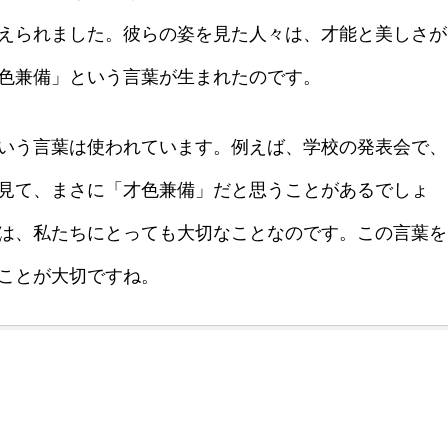
えられました。彼らの姿を見た人々は、才能と美しさが
色兼備」という言葉が生まれたのです。
いう言葉は使われています。例えば、学校の発表会で、
見て、まさに「才色兼備」だと思うことがあるでしょ
は、私たちにとっても大切なことなのです。この言葉を
ことが大切ですね。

- **WHAT YOU NEED TO DO**
Leave every picture out, and transcribe the data above exactly as it reads.

- **EXERCISE RESULT**
えられました。彼らの姿を見た人々は、才能と美しさが
色兼備」という言葉が生まれたのです。
いう言葉は使われています。例えば、学校の発表会で、
見て、まさに「才色兼備」だと思うことがあるでしょ
は、私たちにとっても大切なことなのです。この言葉を
ことが大切ですね。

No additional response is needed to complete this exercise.